ハウスや、それに付随する環境制御や潅水装置などの施設を新規導入する際には、仕様について多くのことを決める必要があります。補助事業を使用することも多く大きな投資となるハウスの新設。企画や設計を誤ると完成後に軌道修正することは難しくなります。今回は、失敗を極力抑え費用対効果も得られるよう、新規導入の際のポイントを3記事に分けて整理しました。

第二回は実践編として、ハウスの仕様策定について具体的な考え方をお示しします。

【農業用ハウス】ハウス・栽培施設の仕様策定のポイント~

 ①基本&準備編

 ②実践編「ハウスの設計」 ←この記事

 ③実践編「環境制御や潅水装置など付帯設備」

①ハウスのタイプ

ハウスのタイプには様々なヴァリエーションがあります。以下にいくつか分類をしてみます。

構造的には、簡易なパイプハウス(地中押し込み式パイプハウスとして分類)、と基礎を持つ鉄骨ハウスに分類されます。

強度的には、大口径のパイプを補強材として用い強風などへの耐候性を持つもの、鉄骨ハウスでも強度を高めた低コスト耐候性ハウスなどがあります。

形状的には、1棟が独立した単棟ハウスと連結した連棟ハウス、換気性が高くオランダ式誘引方法(ハイワイヤー栽培)にも対応した高軒高ハウス(軒高3.5m以上)、1間口に2~3個の屋根を持ち千鳥換気窓を配置したオランダ式高軒高ハウス(フェンローハウス)などに分類されます。

また換気窓の形状でも分類が可能で、屋根の上部に換気窓(天窓)を持つ天窓換気方式、連棟屋根の谷部に巻き上げ式換気窓を持つ谷換気方式、ハウスのサイドに巻き上げ式換気窓を持つ側窓換気方式があります。

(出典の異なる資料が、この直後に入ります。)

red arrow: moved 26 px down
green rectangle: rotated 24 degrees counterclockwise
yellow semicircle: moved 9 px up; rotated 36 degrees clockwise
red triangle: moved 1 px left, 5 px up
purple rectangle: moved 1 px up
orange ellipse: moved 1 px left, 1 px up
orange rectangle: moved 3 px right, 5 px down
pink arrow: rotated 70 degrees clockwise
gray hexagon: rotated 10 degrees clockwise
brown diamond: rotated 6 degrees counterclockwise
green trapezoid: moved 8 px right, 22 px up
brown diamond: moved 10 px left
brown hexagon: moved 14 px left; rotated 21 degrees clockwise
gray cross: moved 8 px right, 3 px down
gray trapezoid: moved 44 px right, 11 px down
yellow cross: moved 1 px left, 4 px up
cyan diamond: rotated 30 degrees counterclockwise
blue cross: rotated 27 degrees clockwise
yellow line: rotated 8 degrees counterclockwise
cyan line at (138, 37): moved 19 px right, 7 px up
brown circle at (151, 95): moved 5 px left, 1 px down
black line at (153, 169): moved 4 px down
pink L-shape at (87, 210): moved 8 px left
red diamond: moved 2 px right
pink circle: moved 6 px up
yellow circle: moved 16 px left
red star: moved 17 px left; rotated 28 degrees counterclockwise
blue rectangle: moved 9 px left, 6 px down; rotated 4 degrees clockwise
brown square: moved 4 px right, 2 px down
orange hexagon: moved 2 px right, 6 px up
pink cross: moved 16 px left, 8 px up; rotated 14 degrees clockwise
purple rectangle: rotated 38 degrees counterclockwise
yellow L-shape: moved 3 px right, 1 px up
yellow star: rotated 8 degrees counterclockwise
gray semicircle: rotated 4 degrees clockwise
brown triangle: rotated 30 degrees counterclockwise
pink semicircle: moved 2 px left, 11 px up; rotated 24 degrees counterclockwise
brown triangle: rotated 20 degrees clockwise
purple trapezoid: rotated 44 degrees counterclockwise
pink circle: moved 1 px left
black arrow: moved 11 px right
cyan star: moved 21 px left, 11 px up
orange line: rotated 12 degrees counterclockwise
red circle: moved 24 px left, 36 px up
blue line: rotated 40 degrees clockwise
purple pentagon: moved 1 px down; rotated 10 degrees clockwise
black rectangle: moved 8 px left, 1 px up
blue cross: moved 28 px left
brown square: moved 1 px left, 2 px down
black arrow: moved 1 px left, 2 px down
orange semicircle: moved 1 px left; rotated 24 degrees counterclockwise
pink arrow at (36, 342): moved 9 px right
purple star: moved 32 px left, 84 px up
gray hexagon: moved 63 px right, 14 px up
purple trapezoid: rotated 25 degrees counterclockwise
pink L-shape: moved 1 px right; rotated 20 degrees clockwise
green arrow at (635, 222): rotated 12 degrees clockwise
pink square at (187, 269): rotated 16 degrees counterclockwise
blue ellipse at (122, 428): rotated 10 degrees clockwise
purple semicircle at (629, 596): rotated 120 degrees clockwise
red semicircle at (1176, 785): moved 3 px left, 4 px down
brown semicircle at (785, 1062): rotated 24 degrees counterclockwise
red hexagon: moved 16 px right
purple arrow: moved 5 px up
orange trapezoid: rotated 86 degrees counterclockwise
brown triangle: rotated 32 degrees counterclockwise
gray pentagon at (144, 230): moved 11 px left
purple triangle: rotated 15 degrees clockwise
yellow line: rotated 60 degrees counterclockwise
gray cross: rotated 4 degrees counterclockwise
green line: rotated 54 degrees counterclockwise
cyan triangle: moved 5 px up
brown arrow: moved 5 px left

以上のような分類と組み合わせよりハウスのタイプが決まってまいります。実際は作物と栽培方法に適したハウスのタイプがあって、ハイワイヤー栽培が多く行われるトマトやパプリカでは高軒高ハウスやフェンロー型ハウスの導入が多くみられます。しかしこれらは高価であり、軒高を低くするなどでコストを抑えることもあります。

連棟ハウス

②サイズ

ハウスの仕様で重要なのは、前述の軒高の他、間口があり、施設の生産性に影響を及ぼします。これは屋根を支える中柱の間隔のことで、パイプハウスでは5.4m、6m、7.2mなどのサイズがあります。また鉄骨ハウスでは6m、8m、9mなど間隔が広がります。さらに大屋根型ハウスという広間口のハウスでは12m~24mといった大きなサイズのものもあります。

間口サイズにより、作物を植える畝やベッドの間隔と数が規定されます。作物と栽培方法により適正な畝・ベッド間隔があるため、畝・ベッドが過不足なくピッタリと間口に配置されるのが望ましいと考えられます。10cm単位で間口サイズにこだわる場合もありますが、これは施設の生産性(単収:㎡や10a当たりの収量のこと)と作業性に影響を及ぼすためです。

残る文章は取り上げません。